No siempre los Curas estuvieron de acuerdo. Recordemos que allá por 1692 lo prohibieron bajo pena de excomunión. Una prohibición que durará unos tres siglos. Por eso dice Joaquín V. González que le llamó la atención este rito religioso cuyo Cura no era un Cura sino un laico, el Inca. ¿Por qué esta duración contra viento y marea? Porque el pueblo sintió que sus sentimientos y su planteo estaban perfectamente interpretados por esta ceremonia. Vaya pues mi reconocimiento y mi agradecimiento a las Cofradías de los Aillis y de los Alféreces por habernos conservado esta tradición.

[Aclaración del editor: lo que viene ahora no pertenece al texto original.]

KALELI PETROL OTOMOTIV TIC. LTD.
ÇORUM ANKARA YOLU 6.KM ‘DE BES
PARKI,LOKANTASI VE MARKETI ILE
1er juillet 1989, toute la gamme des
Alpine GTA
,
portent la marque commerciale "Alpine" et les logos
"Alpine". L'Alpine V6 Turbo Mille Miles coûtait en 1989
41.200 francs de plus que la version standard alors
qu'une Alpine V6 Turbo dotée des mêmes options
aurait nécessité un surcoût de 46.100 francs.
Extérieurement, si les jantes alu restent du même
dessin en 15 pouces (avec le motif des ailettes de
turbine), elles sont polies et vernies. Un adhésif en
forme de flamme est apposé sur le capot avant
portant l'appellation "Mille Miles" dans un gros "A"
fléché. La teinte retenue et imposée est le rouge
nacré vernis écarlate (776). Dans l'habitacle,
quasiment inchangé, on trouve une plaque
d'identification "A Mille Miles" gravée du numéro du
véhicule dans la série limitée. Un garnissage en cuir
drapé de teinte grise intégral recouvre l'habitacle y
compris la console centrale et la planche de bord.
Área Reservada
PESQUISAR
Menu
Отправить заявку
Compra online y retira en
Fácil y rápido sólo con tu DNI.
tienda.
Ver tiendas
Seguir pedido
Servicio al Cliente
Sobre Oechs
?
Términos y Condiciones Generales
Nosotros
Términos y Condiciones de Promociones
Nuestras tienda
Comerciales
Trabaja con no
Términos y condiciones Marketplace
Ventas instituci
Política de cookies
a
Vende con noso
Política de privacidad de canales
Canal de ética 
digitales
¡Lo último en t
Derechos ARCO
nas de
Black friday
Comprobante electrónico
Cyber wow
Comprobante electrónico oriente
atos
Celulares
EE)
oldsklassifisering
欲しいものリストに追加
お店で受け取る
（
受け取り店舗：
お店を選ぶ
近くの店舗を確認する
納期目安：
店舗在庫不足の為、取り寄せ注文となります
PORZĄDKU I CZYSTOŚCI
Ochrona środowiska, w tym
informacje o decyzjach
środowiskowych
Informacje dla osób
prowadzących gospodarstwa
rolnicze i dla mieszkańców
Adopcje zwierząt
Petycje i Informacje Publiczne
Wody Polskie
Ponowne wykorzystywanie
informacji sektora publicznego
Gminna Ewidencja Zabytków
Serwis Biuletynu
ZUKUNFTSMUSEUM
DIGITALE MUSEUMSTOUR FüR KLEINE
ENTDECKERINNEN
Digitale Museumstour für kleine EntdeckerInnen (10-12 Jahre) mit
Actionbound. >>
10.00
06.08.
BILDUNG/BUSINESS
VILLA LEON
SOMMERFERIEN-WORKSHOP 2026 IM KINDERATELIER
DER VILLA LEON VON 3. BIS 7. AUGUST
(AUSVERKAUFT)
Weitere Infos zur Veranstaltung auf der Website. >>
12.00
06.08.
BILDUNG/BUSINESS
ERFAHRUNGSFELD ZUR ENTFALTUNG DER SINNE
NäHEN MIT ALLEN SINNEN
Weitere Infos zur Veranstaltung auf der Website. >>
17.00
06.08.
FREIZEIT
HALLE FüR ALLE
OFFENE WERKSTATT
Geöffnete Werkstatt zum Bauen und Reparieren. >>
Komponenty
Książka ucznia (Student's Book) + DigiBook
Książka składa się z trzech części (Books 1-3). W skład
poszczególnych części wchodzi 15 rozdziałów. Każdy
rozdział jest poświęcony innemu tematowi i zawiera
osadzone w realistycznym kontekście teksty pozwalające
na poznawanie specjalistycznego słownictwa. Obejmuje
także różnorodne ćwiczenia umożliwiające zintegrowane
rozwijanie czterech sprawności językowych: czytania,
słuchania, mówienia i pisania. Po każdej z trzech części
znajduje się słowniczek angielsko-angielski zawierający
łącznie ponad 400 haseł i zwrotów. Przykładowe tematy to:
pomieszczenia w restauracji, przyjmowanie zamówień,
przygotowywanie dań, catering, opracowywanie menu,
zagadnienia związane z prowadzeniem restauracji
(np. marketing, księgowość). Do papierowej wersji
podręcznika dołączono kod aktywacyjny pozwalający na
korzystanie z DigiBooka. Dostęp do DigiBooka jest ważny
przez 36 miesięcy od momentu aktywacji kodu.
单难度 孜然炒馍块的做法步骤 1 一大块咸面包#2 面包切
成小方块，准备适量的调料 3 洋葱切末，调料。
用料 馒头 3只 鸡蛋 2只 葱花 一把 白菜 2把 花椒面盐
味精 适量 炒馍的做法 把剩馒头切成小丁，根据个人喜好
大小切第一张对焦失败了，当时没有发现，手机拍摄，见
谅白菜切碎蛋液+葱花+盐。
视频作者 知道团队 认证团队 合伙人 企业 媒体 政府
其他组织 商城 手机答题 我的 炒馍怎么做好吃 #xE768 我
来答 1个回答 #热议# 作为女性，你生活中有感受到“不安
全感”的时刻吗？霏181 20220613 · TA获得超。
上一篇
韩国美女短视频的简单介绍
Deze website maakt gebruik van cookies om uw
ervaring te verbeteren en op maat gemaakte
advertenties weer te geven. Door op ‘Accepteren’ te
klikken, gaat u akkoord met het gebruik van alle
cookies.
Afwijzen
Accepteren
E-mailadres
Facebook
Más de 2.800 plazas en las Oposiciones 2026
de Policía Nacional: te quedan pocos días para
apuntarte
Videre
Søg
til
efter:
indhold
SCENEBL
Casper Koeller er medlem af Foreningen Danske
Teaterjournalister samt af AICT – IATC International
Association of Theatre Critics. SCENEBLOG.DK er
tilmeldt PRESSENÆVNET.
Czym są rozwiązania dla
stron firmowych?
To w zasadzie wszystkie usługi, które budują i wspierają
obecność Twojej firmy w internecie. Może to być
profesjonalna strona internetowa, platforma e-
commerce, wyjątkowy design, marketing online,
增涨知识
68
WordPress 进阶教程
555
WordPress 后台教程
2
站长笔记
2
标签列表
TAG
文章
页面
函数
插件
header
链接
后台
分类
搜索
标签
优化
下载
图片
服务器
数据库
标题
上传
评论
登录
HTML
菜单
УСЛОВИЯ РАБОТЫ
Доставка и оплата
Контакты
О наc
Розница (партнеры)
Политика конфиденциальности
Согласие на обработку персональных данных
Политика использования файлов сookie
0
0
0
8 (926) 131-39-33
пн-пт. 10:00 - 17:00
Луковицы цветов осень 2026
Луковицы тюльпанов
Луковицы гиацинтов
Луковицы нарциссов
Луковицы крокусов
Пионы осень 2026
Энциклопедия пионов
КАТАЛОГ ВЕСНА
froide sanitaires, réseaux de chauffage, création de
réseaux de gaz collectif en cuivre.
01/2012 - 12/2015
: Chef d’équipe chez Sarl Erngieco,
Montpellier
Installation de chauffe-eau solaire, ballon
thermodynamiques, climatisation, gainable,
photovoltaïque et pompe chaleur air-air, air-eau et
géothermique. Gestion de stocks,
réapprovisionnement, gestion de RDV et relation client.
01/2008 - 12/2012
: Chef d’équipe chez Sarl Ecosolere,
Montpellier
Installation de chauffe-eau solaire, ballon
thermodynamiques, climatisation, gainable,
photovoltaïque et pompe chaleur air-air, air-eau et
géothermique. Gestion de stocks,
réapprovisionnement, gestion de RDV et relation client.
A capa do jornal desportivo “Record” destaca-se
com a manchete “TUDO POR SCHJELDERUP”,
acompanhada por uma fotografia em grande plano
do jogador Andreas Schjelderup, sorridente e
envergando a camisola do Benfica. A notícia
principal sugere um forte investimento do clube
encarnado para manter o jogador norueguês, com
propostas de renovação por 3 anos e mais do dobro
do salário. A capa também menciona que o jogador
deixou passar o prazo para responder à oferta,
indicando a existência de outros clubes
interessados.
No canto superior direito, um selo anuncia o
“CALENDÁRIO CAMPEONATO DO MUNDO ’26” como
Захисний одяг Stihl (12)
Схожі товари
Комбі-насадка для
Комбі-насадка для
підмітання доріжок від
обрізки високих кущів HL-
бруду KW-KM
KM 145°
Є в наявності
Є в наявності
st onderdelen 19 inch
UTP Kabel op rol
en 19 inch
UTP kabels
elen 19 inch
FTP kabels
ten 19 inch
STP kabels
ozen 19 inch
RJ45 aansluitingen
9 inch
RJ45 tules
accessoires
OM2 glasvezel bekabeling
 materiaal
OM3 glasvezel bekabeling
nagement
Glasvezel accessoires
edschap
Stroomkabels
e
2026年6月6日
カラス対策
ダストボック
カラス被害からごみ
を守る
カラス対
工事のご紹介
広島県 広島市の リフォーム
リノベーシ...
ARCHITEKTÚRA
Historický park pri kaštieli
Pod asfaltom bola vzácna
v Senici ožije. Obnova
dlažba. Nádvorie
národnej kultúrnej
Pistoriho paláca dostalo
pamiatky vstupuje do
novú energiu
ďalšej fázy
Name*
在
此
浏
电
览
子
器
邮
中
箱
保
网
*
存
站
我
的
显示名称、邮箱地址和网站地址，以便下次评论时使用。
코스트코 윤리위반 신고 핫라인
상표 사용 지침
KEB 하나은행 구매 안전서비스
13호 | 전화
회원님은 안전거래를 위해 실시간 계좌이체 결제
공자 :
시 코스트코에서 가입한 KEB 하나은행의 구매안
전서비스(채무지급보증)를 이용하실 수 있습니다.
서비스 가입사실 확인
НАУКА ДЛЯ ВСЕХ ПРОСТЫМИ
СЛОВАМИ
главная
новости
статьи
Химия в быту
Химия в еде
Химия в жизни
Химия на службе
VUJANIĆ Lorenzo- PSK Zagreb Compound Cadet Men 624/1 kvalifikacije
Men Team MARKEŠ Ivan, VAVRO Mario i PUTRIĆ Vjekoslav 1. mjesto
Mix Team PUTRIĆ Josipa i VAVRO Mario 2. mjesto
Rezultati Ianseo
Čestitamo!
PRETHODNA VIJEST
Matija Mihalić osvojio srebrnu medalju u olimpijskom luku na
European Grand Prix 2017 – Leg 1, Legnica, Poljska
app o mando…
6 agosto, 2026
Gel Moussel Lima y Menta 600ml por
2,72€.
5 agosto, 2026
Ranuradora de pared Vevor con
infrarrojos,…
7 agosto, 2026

Recién a fines del siglo pasado Mons. Abel Bazán y Bustos le da importancia y recoge datos en un libro. Y a partir de entonces cada Cura irá haciendo su aporte. No los voy a nombrar a todos. Será el Padre Vera Vallejo el responsable de que los Curas vuelvan a estar presentes en la procesión del Tinkunaco. Y será Mons. Gómez Dávila el primer Obispo que la preside. Y será Mons. Enrique Angelelli el gran teólogo del Tinkunaco, el que desentrañó sus contenidos… el responsable de que yo me haya enamorado del Tinkunaco y hoy esté escribiendo, no para satisfacer a los investigadores sino para que la gente común me entienda.